Roadmap

Next Priorities

Cataloging: We’re developing a flow that allows for files to be dropped onto the UI and analyzed in order to automatically extract metadata, without the file necessarily ever being uploaded to a server. In addition, we’re building a quick, easy to use AI to create and update metadata records for datasets.

Duplication: An unfortunate consequence of data sharing and modification is that often multiple duplicates of a dataset will exist in various parts of an organisation, with no clue as to which is the definitive version or even if there is one. Magda will have new features that allow for duplicate datasets to be detected and aggregated.

Storage: Magda currently operates purely on metadata, but doesn’t store underlying data. While this isn’t as restrictive as it sounds, it does prevent us from adding future features that could provide a great deal of value to users, like APIfication or secure data sharing.

APIification: The ability to turn well-formatted datasets into RESTful APIs - this is something that’s already offered by CKAN and is depended upon by users of data.gov.au. This may mean replicating how CKAN does it - ingesting the data into a single database and running queries on it - or adopting an AWS Lambda-esque approach where we spin up containers on demand to server requests.

Longer-Term Ideas

Exposing Usage to Custodians: Currently data custodians publish data but have very little idea of how much take-up there is. We want to make it extremely easy for them to see how much their data is being viewed/downloaded.

Subjective Data Usefulness/Usability/Ease-of-Use/Interest: On data.gov.au there are many datasets that rate well on the 5-star scale (say a CC-licensed CSV), but are subjectively not as useful as other datasets. Ideally in addition to applying objective measures of quality like the 5-star scale, Magda would also measure datasets subjectively, taking into account how useful, usable and relevant to the average user a dataset is. When an internet user searches for a document on the web via Google, they don’t just expect the most relevant results to come back, they also expect the highest quality results, which Google determines via a number of measures, some of which apply quite a subjective view of what a high-quality page is. We’d like to develop something similar for Magda: we want to make it so that a search for specific data always returns that data, but more general searches return the most useful and interesting datasets that fit the criteria. Some ideas we’re considering:

General vs. Specific Interest: e.g. a CSV of a single local council’s bin collection dates is only ever going to be useful to a handful of people, and ideally would show up in the search below datasets of a more general interest unless directly searched for.
Promoting datasets that match established formats and schemas - e.g. CSV-Geo-Au, Frictionless data
Promoting datasets with clear and commonly-used member/column names, e.g. “latitude”, “longitude”, “date” etc, as these are easier to understand, interpret, link together, visualise etc.
Demoting datasets where the primary information is present as ids: e.g. a CSV of dates along with the id of a record of whatever correlates with that date. Sometimes the data that goes along with the ids is present elsewhere and hence the dataset is still useful, but these kinds of datasets are less useful than those that put all the relevant information together for easy consumption, or use IDs in a way that makes it possible to easily combine datasets, e.g. with linked data formats.
Demoting datasets where the data is unnecessarily split up into many files, e.g. a CSV for each month: this is easier to publish, but harder to consume.
Demoting datasets with inconsistently formatted data: e.g. columns shouldn’t switch from one date format to another in row 21000, or introduce text into a column that otherwise consists of numbers.

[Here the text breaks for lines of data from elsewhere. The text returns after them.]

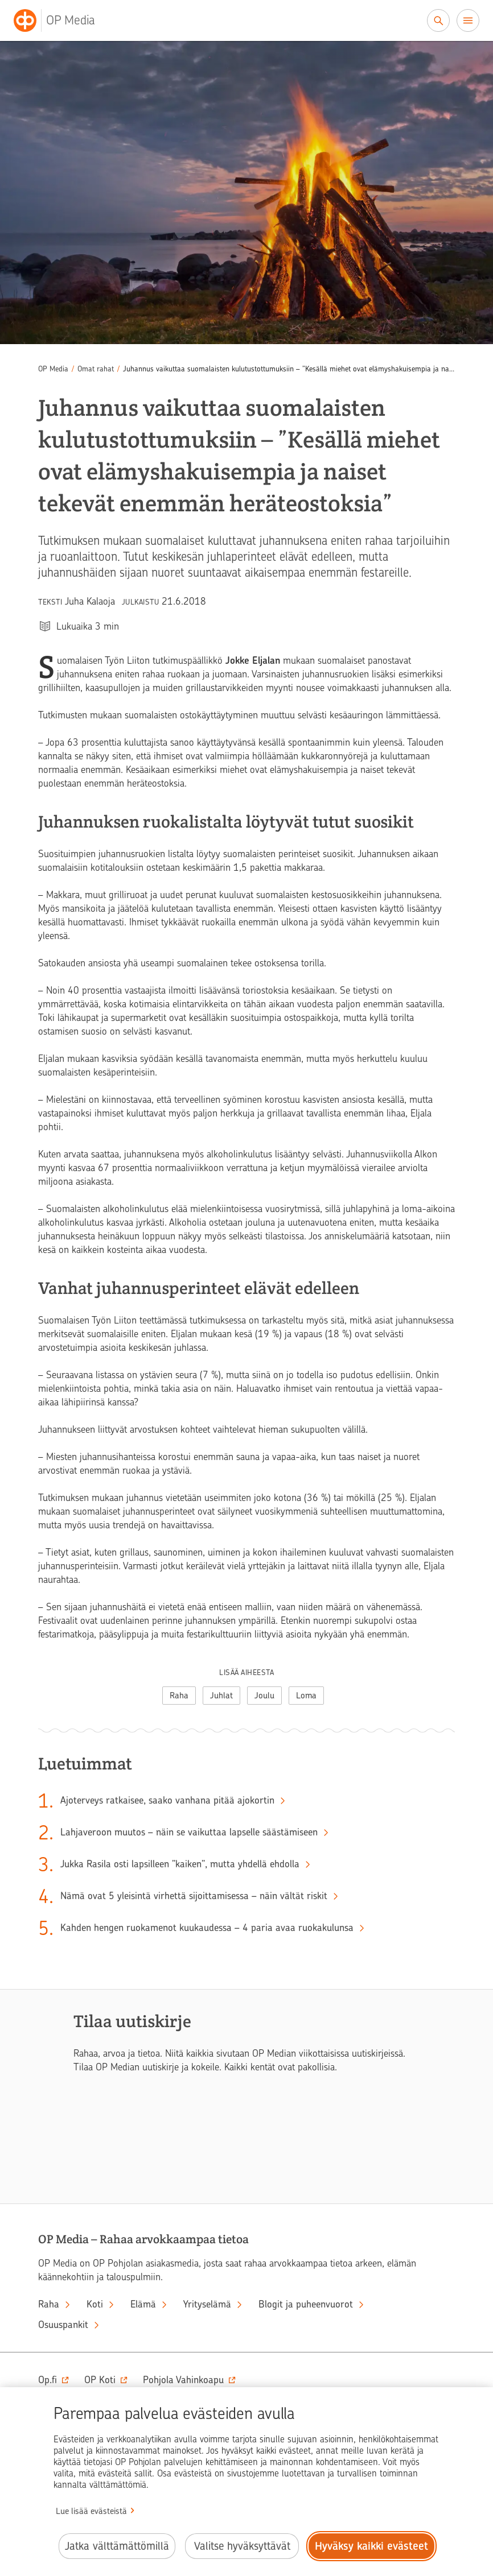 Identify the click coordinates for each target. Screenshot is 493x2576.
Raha (179, 1695)
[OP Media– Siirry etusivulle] (61, 20)
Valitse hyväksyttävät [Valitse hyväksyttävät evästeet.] (242, 2546)
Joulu (264, 1695)
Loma (306, 1695)
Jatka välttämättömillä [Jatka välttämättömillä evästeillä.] (117, 2546)
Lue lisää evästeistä (91, 2511)
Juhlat (221, 1695)
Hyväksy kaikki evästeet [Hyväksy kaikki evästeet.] (371, 2546)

Dataset Feedback/Collaboration V2: Closing the loop between data users and custodians by providing a Quora-styled Q&A interface that allows users to ask questions / report problems with the data, that causes data custodians (as identified in the dataset’s metadata) to be notified and invited to join the discussion with the user. Naturally this will also involve building moderation features for administrators and the ability to have some Q&As private.

Layering: Allowing for parts of an aspect to be changed in such a way that the next time the dataset is harvested the changes aren’t overwritten.

GraphQL API: The structure of the registry is effectively a graph, and hence lends itself well to being queries via GraphQL.

Saved Search: Just as with eBay you can search for something you want to buy and be emailed when there’s new items listed, on Magda you should be able to save a search for data and be notified when new datasets are posted that match it.